In a previous post, the Raspberry Pi has been setup to play MP3 files from a Python script, and play the sound through the headphone output. Nothing out of the ordinary so far, and any MP3 player can do the same. However, we need a way to control the book reader in a way that doesn’t hinder people with poor or no eyesight, and this is where all other MP3 players fall short because they use touch screens with tiny characters, or tiny buttons that require good eyesight. The solution I chose is to have the player read RFID cards to select the books that are stored on it.

Connecting the RFID reader

I ordered the cheapest RFID reader I could find, because they basically all do the same thing: read an RFID tag and transmit the ID of the card over a serial signal. Some readers offer NFC capabilities (allowing you to store a small amount of data on the card), but I didn’t need that. I got mine from robotshop.com (I am in Canada, and like to buy locally). It’s an Electronic Brick from Seeedstudio (this one which is now discontinued). I couldn’t find anything on how to connect it to a Raspberry Pi, but since it communicates over standard UART, I assumed it couldn’t be that hard if I just used the Python serial library.

Voltage

Even though an RFID device outputs a pretty standard serial signal, something you really need to keep in mind if you don’t want to damage your RPi, is that the voltage that the RFID reader outputs on the Tx (the transmitting pin) is 5 volts, and the Rx (the receiving pin) on the RasPi only expects 3.3 volts. Connecting this RFID reader directly to the Raspberry Pi would burn out the Rx pin in the best case. To bring the voltage down to 3.3 volts, I got a logic level converter. Hooking it up to the RasPi and the card reader is really simple, even though I did it wrong the first time, because I got confused by the labels on the converter. The 5 volt signal coming from the reader is connected to the RXI on the HV (high voltage) side of the converter, which makes a 3.3 volt signal available on the RXO pin on the LV (low voltage) side, which is then connected to the Rx pin of the RasPi.

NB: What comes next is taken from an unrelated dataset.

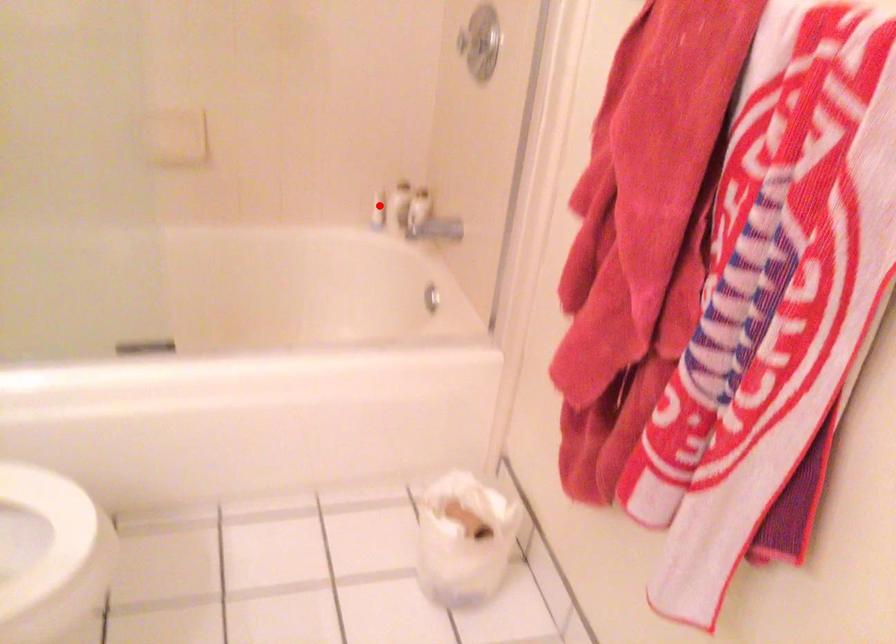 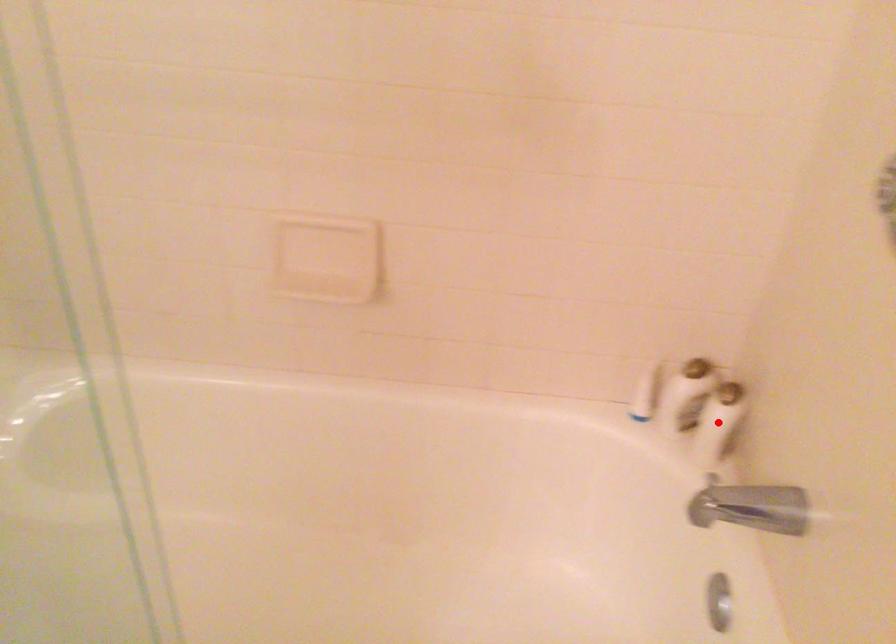 I am providing you with two images of the same scene from different viewpoints. A red point is marked on the first image and another point is marked on the second image. Is the marked point in image1 the same physical position as the marked point in image2?

No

I found several descriptions of how to connect this converter, but the clearest I found was actually an image on hackaday.com (this one).

Reading from serial

After this was connected correctly, reading RFID cards on the serial port can be done in only a couple of lines of code:

# import the serial library providing all
# functionality to interact with serial ports
import serial

# "/dev/ttyAMA0" is the name of the serial port
# on the Raspberry Pi the RFID reader from Seeedstudio
# sends serial data at a baudrate of 9600 a timeout of
# 1 second wil wait for data on the serial port for
# one second before continueing
port = serial.Serial("/dev/ttyAMA0", baudrate=9600, timeout=1)

while True:
    # the RFID reader sends the data for one tag as a 14 character string
    rcv = self.port.read(14)
    print rcv

Even though this will successfully display the raw data from the RFID tag, it’s not actually the id of the card. The details are available in the wiki of the reader (here) but since this product has been retired by Seeedstudio since I got it, there won’t be much value in me explaining it. The only information on how to get the actual card id I found was this C library which was actually pretty trivial to express in Python code, which can be found in the code that runs on the audio book player here .

Reading the RFID cards was easy, but as soon as I saw how the reader worked, I realized there was a flaw in my plan. I really wanted the play and pause of the audio playback to be controlled by the RFID card only. Placing the card on top would start playing the corresponding book, and removing it would pause it. I assumed I could “ping” the RFID reader for the id of the card within its range, but instead of this, the reader sends the id of the card over serial as soon as it’s in range, and it does this only once. This meant I needed an additional button on the reader to be able to pause / resume playback. A small deception but four buttons is still very acceptable.